On the way out, those paying their respects were handed a card with a photo of Mrs. Ford and a note of appreciation from the Ford family. A Ford granddaughter, 30-year-old Tyne Vance, shook hands with those leaving.

“Thank you for coming,” she said to each one.

Wednesday’s crowd wasn’t as large as that when Mr. Ford‘s funeral and memorial services were held over two icy winter days four years ago. But Betty Ford, who gave dance lessons in Grand Rapids and worked as a fashion coordinator and clothing buyer at the local Herpolscheimer’s department store before marrying Mr. Ford, was remembered fondly by those who came to pay homage.

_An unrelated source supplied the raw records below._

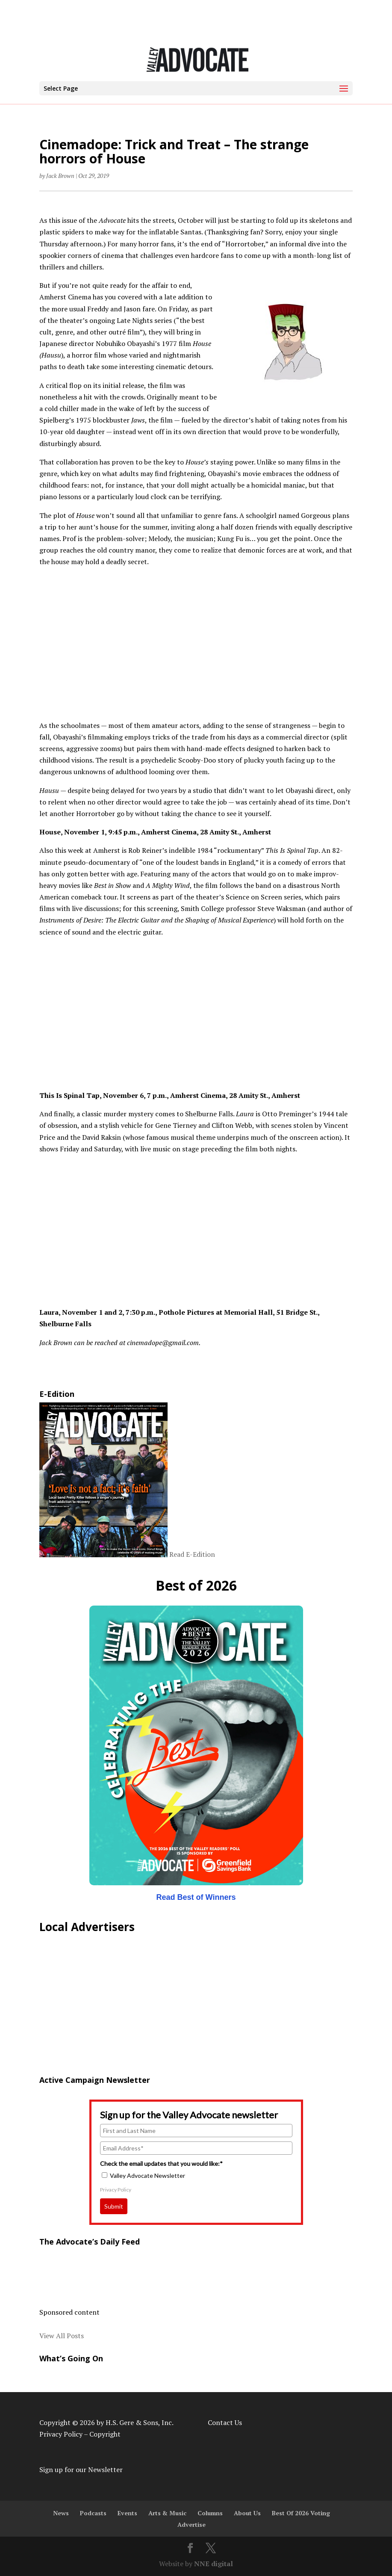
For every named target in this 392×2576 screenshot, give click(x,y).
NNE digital (213, 2563)
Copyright (105, 2434)
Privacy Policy (115, 2189)
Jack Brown (60, 176)
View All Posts (61, 2335)
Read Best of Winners (196, 1897)
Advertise (191, 2524)
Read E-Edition (192, 1554)
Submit (113, 2206)
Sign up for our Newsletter (81, 2469)
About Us (247, 2513)
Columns (210, 2513)
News (61, 2513)
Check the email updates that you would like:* (161, 2163)
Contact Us (225, 2422)
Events (127, 2513)
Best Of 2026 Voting (301, 2513)
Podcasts (93, 2513)
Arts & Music (167, 2513)
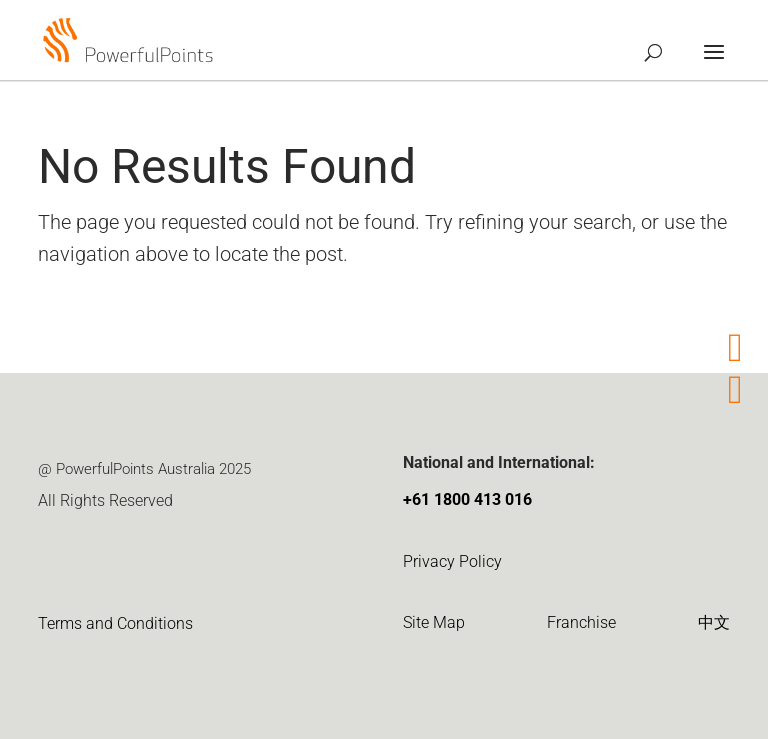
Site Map (434, 622)
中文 (714, 622)
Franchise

“She really reached out to all the people who struggled … with drug and alcohol addiction,” said John Patrick Jr., a 38-year-old Grand Rapids resident who works with dialysis patients and sees the ravages alcoholism can wreak. “She was very gracious.”

Thousands of people have signed condolence books in Grand Rapids for Mrs. Ford since Saturday.

For former Michigan Secretary of State Terri Lynn Land and friends Joni Vander Till and Vicki Avink, the public viewing was a chance to talk about the days when the three young women greeted the Fords on the airport tarmac on their returns to Michigan with hand-lettered signs that read, “Welcome home, Jerry,” and “Welcome home, Betty.”

All three were “Scatterblitzers” during Mr. Ford‘s 1976 presidential campaign, young women who traveled around the Midwest and handed out Michigan apples for Mr. Ford. Ms. Land said Mrs.Ford gave them someone else to respect and admire besides the well-regarded president, as she played a large role in caring for her family and boosting her husband’s career — in her own outspoken way.